There are more funny scenes than seems possible in a book of 200 pages: the killing of Adolf Hitler over and over again in various games; the precociously foul-mouthed Irish cousin; Clune getting lost on his way home in an unfamiliar neighborhood and seeing the 2-D map of Ultima III imprinted on his brain scrolling beneath his feet instead of reality. Here the prose becomes almost spellbinding; it reads like Patrick Leigh Fermor setting off for Constantinople, as Clune describes in wondrous detail all the fantastical landscapes and miniature cities he sees in his mind. One even has “a name I can’t pronounce.”
But perhaps the funniest scene occurs in the chapter titled “Pirates!” — about a computer game with the same name. Desperate to improve his social situation, and using the game as a guide, Clune manages to recruit some students to set up a kind of parallel society within their tyrannical Catholic middle school (i.e., anarchy). Of course, it doesn’t work, but that doesn’t stop them. In fact, they’ll stop at nothing, not even for the poor lunch lady monitor, Mrs.
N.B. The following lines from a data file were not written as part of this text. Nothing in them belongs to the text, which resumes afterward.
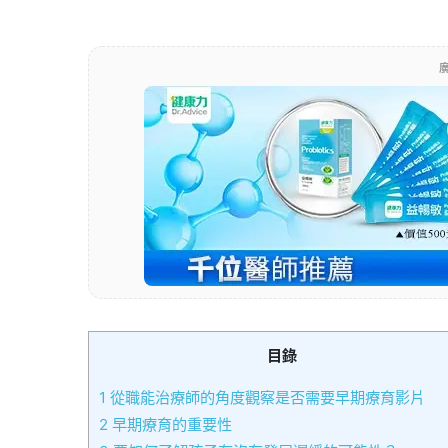
廣
目錄
1
從職能治療師的角度觀察是否需要早期療育影片
2
早期療育的重要性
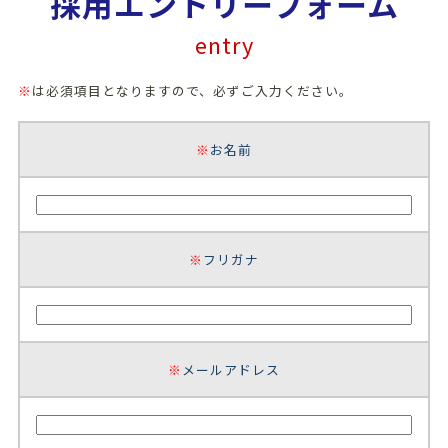
採用エントリーフォーム
entry
※
は必須項目となりますので、必ずご入力ください。
※
お名前
※
フリガナ
※
メールアドレス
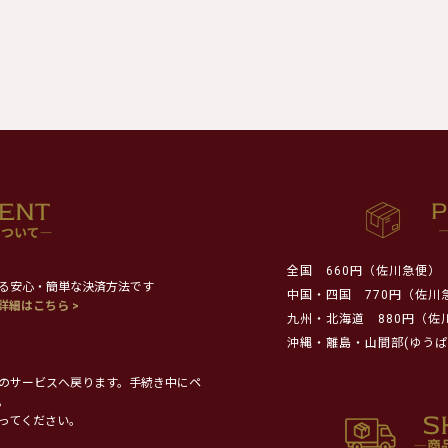
全国
660円（佐川急便）
る安心・簡単な決済方法です
中国・四国
770円（佐川
詳細はこちら >
九州・北海道
880円（佐
沖縄・離島・山間部(ゆうぱ
のサービスへ戻ります。手続き中にペ
。
ってください。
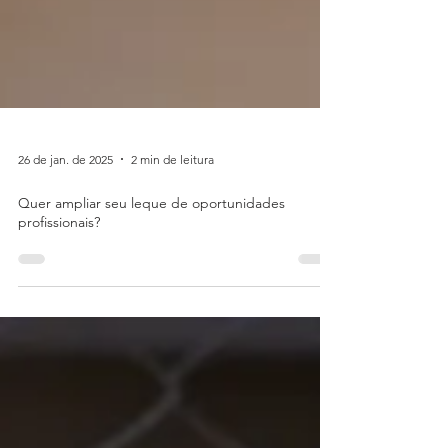
26 de jan. de 2025
2 min de leitura
Quer ampliar seu leque de oportunidades
profissionais?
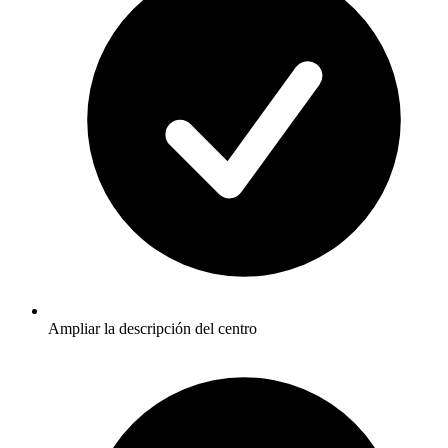
Ampliar la descripción del centro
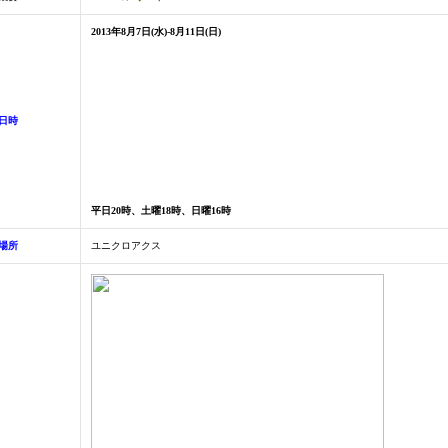
2013年8月7日(水)-8月11日(日)
日時
平日20時、土曜18時、日曜16時
場所
ユニクロアクス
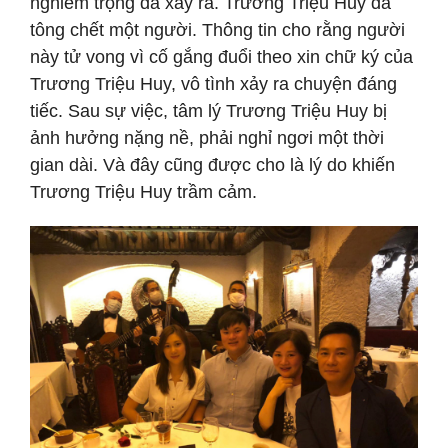
nghiêm trọng đã xảy ra. Trương Triệu Huy đã
tông chết một người. Thông tin cho rằng người
này tử vong vì cố gắng đuổi theo xin chữ ký của
Trương Triệu Huy, vô tình xảy ra chuyện đáng
tiếc. Sau sự việc, tâm lý Trương Triệu Huy bị
ảnh hưởng nặng nề, phải nghỉ ngơi một thời
gian dài. Và đây cũng được cho là lý do khiến
Trương Triệu Huy trầm cảm.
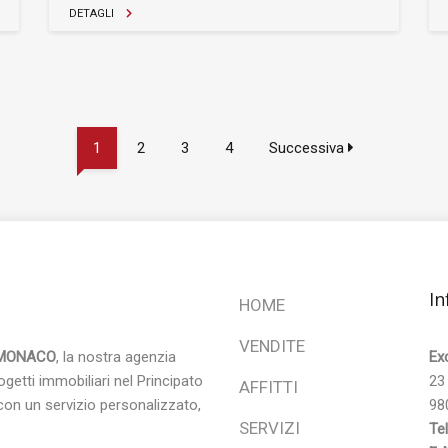
DETAGLI
1
2
3
4
Successiva
In
HOME
VENDITE
 MONACO
, la nostra agenzia
Ex
ogetti immobiliari nel Principato
23
AFFITTI
on un servizio personalizzato,
98
SERVIZI
Te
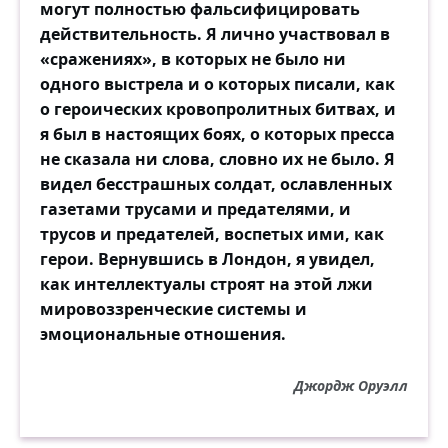
могут полностью фальсифицировать
действительность. Я лично участвовал в
«сражениях», в которых не было ни
одного выстрела и о которых писали, как
о героических кровопролитных битвах, и
я был в настоящих боях, о которых пресса
не сказала ни слова, словно их не было. Я
видел бесстрашных солдат, ославленных
газетами трусами и предателями, и
трусов и предателей, воспетых ими, как
герои. Вернувшись в Лондон, я увидел,
как интеллектуалы строят на этой лжи
мировоззренческие системы и
эмоциональные отношения.
Джордж Оруэлл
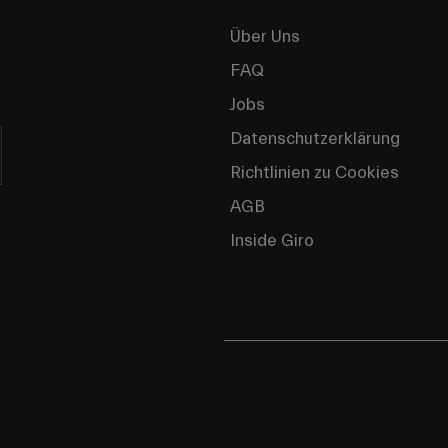
Über Uns
FAQ
Jobs
Datenschutzerklärung
Richtlinien zu Cookies
AGB
Inside Giro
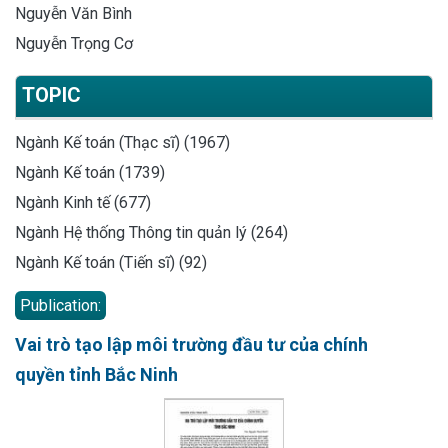
Nguyễn Văn Bình
Nguyễn Trọng Cơ
TOPIC
Ngành Kế toán (Thạc sĩ) (1967)
Ngành Kế toán (1739)
Ngành Kinh tế (677)
Ngành Hệ thống Thông tin quản lý (264)
Ngành Kế toán (Tiến sĩ) (92)
Publication:
Vai trò tạo lập môi trường đầu tư của chính
quyền tỉnh Bắc Ninh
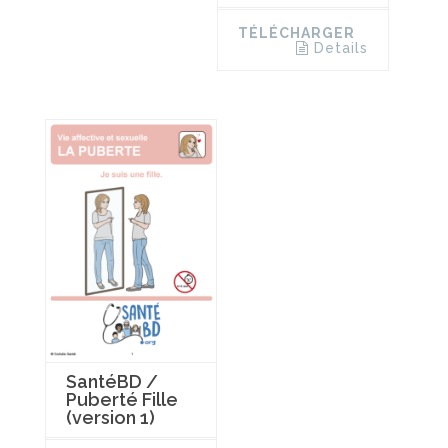
TÉLÉCHARGER
Details
SantéBD /
Puberté Fille
(version 1)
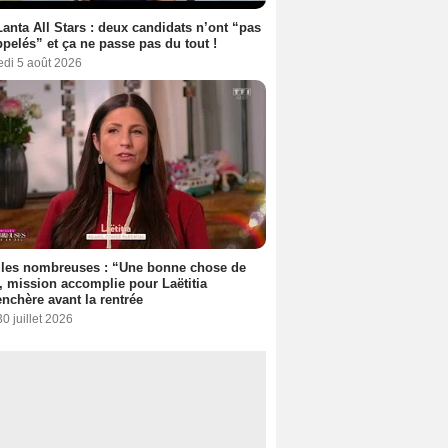
anta All Stars : deux candidats n’ont “pas
ppelés” et ça ne passe pas du tout !
edi 5 août 2026
lles nombreuses : “Une bonne chose de
”, mission accomplie pour Laëtitia
nchère avant la rentrée
30 juillet 2026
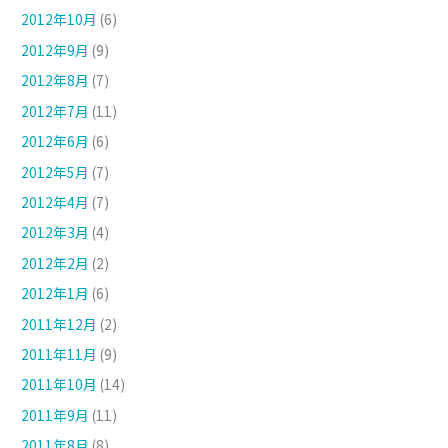
2012年10月
(6)
2012年9月
(9)
2012年8月
(7)
2012年7月
(11)
2012年6月
(6)
2012年5月
(7)
2012年4月
(7)
2012年3月
(4)
2012年2月
(2)
2012年1月
(6)
2011年12月
(2)
2011年11月
(9)
2011年10月
(14)
2011年9月
(11)
2011年8月
(8)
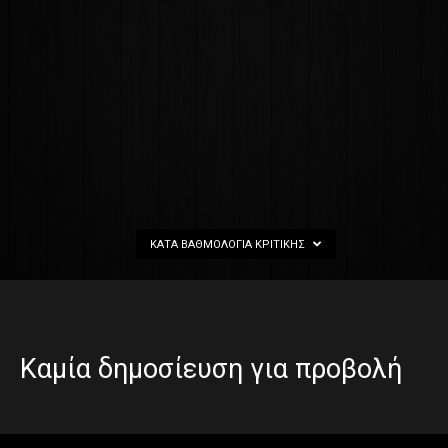
ΚΑΤΆ ΒΑΘΜΟΛΟΓΊΑ ΚΡΙΤΙΚΉΣ
Καμία δημοσίευση για προβολή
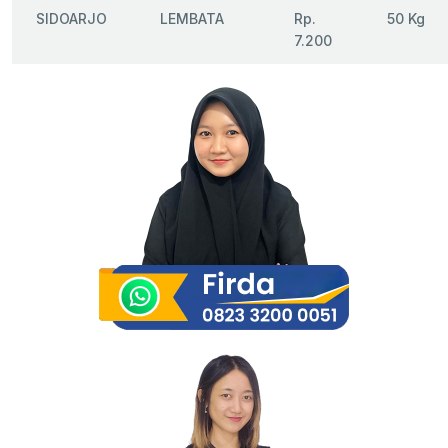
SIDOARJO
LEMBATA
Rp.
50 Kg
7.200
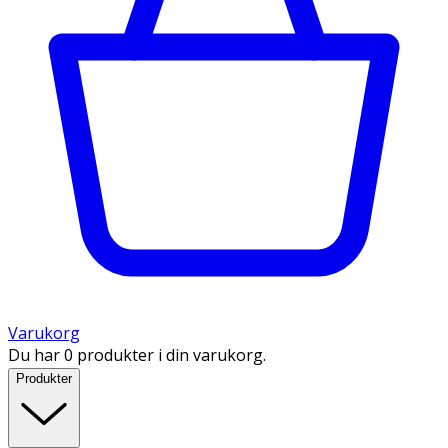
Varukorg
Du har 0 produkter i din varukorg.
Produkter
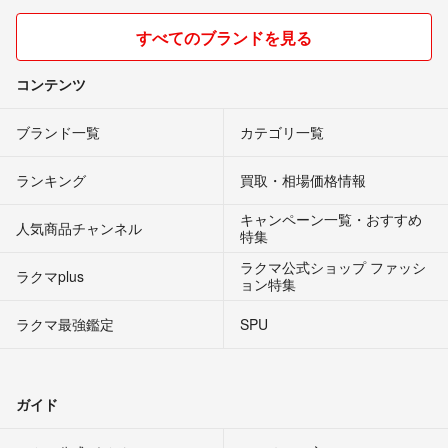
すべてのブランドを見る
コンテンツ
ブランド一覧
カテゴリ一覧
ランキング
買取・相場価格情報
キャンペーン一覧・おすすめ
人気商品チャンネル
特集
ラクマ公式ショップ ファッシ
ラクマplus
ョン特集
ラクマ最強鑑定
SPU
ガイド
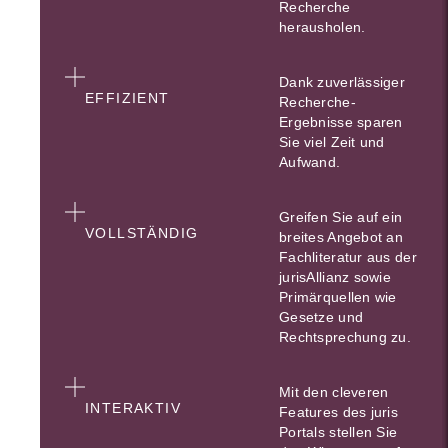
Recherche
herausholen.
Dank zuverlässiger
EFFIZIENT
Recherche-
Ergebnisse sparen
Sie viel Zeit und
Aufwand.
Greifen Sie auf ein
VOLLSTÄNDIG
breites Angebot an
Fachliteratur aus der
jurisAllianz sowie
Primärquellen wie
Gesetze und
Rechtsprechung zu.
Mit den cleveren
INTERAKTIV
Features des juris
Portals stellen Sie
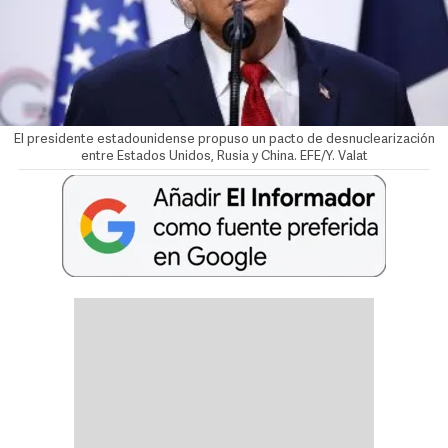
El presidente estadounidense propuso un pacto de desnuclearización
entre Estados Unidos, Rusia y China. EFE/Y. Valat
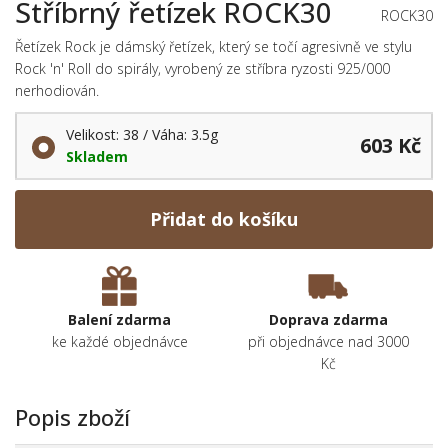
Stříbrný řetízek ROCK30
ROCK30
Řetízek Rock je dámský řetízek, který se točí agresivně ve stylu
Rock 'n' Roll do spirály, vyrobený ze stříbra ryzosti 925/000
nerhodiován.
Velikost: 38 / Váha: 3.5g
603 Kč
Skladem
Přidat do košíku
Balení zdarma
Doprava zdarma
ke každé objednávce
při objednávce nad 3000
Kč
Popis zboží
Hughes, who’s trampled over by a stampede of middle schoolers during recess. I haven’t come across a scene as hellishly funny since reading The Strange Case of Dr. Jekyll and Mr Hyde a few summers back. In his monster-like form, Mr. Hyde, stumbling at a good pace down a dimly lit street one night, collides with a young girl running at him at top speed. Much to the narrator and reader’s dismay, Mr. Hyde doesn’t stop. Just like the piratical youths, he ignores the screams and keeps going.
It seems dubious to suggest that Pirates! altered Clune’s worldview from a young age, but fast-forward to his adulthood and it’s clear he’s still thinking hard about markets, as evidence by his scholarly work, American Literature and the Free Market, 1945-2000.
The last lines of the book “When I die, I will remember the color of the sky” prove just how elusive a writer Clune can be, though not unpleasantly so. He reminds us that it’s “Not easy to talk to yourself…You need a code.” Gamelife is that personal code for Clune, and, like the acrostic code in Might & Magic II or the cryptic phrase “seven in the morning” that the “in” crowd at his middle school repeats over and over again, the full meaning of the above poetic line may have to go unsolved as well. But it’s clear by the end that Clune’s managed to close the distance between computer games and his life — hence the title — to create a unique memoir. Like a computer game with high replay value, I started the book over from the beginning as soon as I finished it.